Despite being the first line of defense against cyberattacks, many employees say they have never received any cybersecurity training from their employers.
A KnowBe4 report based on a survey of 2,000 workers says that almost a fifth (18%) have never received any cybersecurity training from their employers.
Furthermore, 51% have not received training on how to avoid phishing scams, possibly the most widespread cybercriminal activity in the world. Finally, almost half (48%) have never received training on how to create secure passwords.
Shared responsibility
Other cybersecurity practices that employees have not yet been trained on include:
Remote work best practices (60%)
What to do if your credentials have been compromised (66%)
Social engineering (82%)
Deepfakes and AI (83%)
Bring your own device (84%)
While hardware and software vulnerabilities, both zero-day and otherwise, are a huge risk to organizations, most cyberattacks start with human error. Sometimes it’s an unprotected database, sometimes it’s a person inadvertently clicking on a link in a phishing email or downloading malware in an attachment, and sometimes it’s a weak password that hackers can easily crack with brute-force attacks and credential theft.

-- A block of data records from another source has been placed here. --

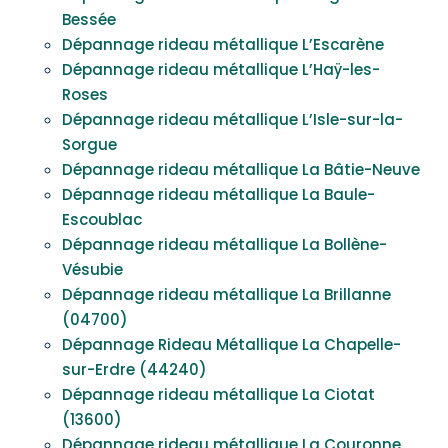
Bessée
Dépannage rideau métallique L’Escarène
Dépannage rideau métallique L’Haÿ-les-
Roses
Dépannage rideau métallique L’Isle-sur-la-
Sorgue
Dépannage rideau métallique La Bâtie-Neuve
Dépannage rideau métallique La Baule-
Escoublac
Dépannage rideau métallique La Bollène-
Vésubie
Dépannage rideau métallique La Brillanne
(04700)
Dépannage Rideau Métallique La Chapelle-
sur-Erdre (44240)
Dépannage rideau métallique La Ciotat
(13600)
Dépannage rideau métallique La Couronne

“The technological landscape is constantly changing, so failing to include training in new areas such as deepfakes and AI could put UK organisations at greater risk of cybercrime,” said Javvad Malik, senior security awareness advocate at KnowBe4.
When a company offers advice, nearly three-quarters of employees say they follow it; however, 29% admitted they simply forgot about it. Additionally, 22% believe cybersecurity advice is too complicated to follow and 14% believe cybersecurity is not their responsibility.